Using a template that triggers coding for detailed or comprehensive histories and physicals may assist in the documentation process. There may be components of the evaluation that can utilize additional coding, such as prolonged visits, counseling, chart review, team conferences, continuing oversight, telehealth, and telephone calls.

E-codes

E-codes, or external codes of injury in child abuse cases, can be used to help describe the circumstances of an injury. E-codes are classified by:

  1. Intent (e.g., unintentional, homicide/assault, suicide/self-harm, undetermined)
  2. Mechanism (e.g., motor vehicle, fall, firearm, poisoning)
  3. Place of occurrence (e.g., playground)
  4. Activity (e.g., walking or running)

They essentially capture the “who, what, where, why and how” — further documenting the key features of the history. (See NC Detect - North Carolina Department of Health and Human Services - What are E-codes and why are they important?.)

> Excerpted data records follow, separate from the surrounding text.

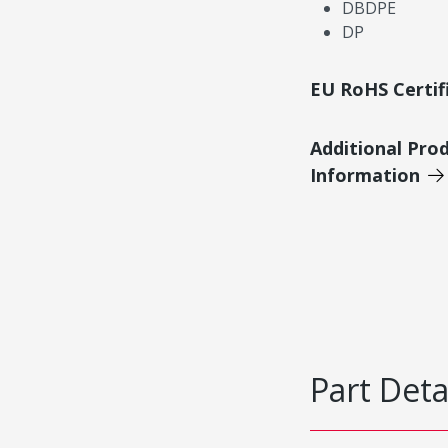
DBDPE
DP
EU RoHS Certif
Additional Pro
Information
Part Deta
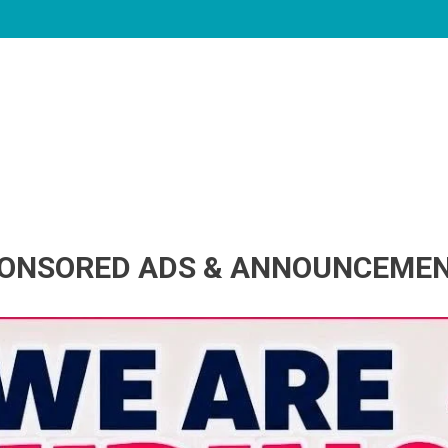
ONSORED ADS & ANNOUNCEME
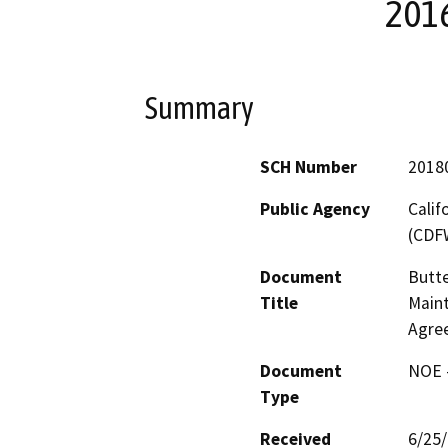
201
Summary
SCH Number
2018
Public Agency
Calif
(CDF
Document
Butte
Title
Maint
Agre
Document
NOE -
Type
Received
6/25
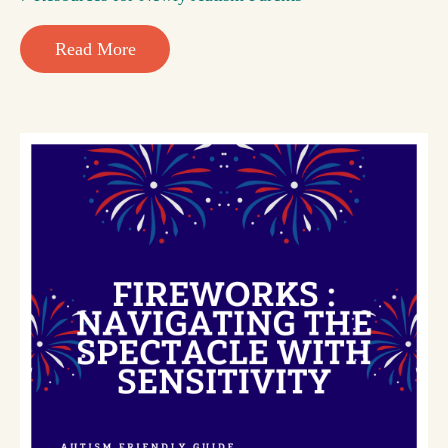
Read More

ICD-Child Maltreatment codes are used to evaluate epidemiologic trends in abuse, clinical practices, and disparities (Rasooly IR, Khan AN, Aldana Sierra MC, Shankar M, Dang K, Cao L, Wood JN. Validating Use of ICD-10 Diagnosis Codes in Identifying Physical Abuse Among Young Children. Academic Pediatrics. 2023; 23 (2) : 396-401. (DOI) ). Studies have shown that diagnostic codes underestimate the true prevalence of child abuse diagnoses. (Lindberg DM. Bias and Objectivity When Evaluating Social Risk Factors for Physical Abuse: of Babies and Bathwater. The Journal of Pediatrics. 2018; 198 : 13-15. (DOI) ).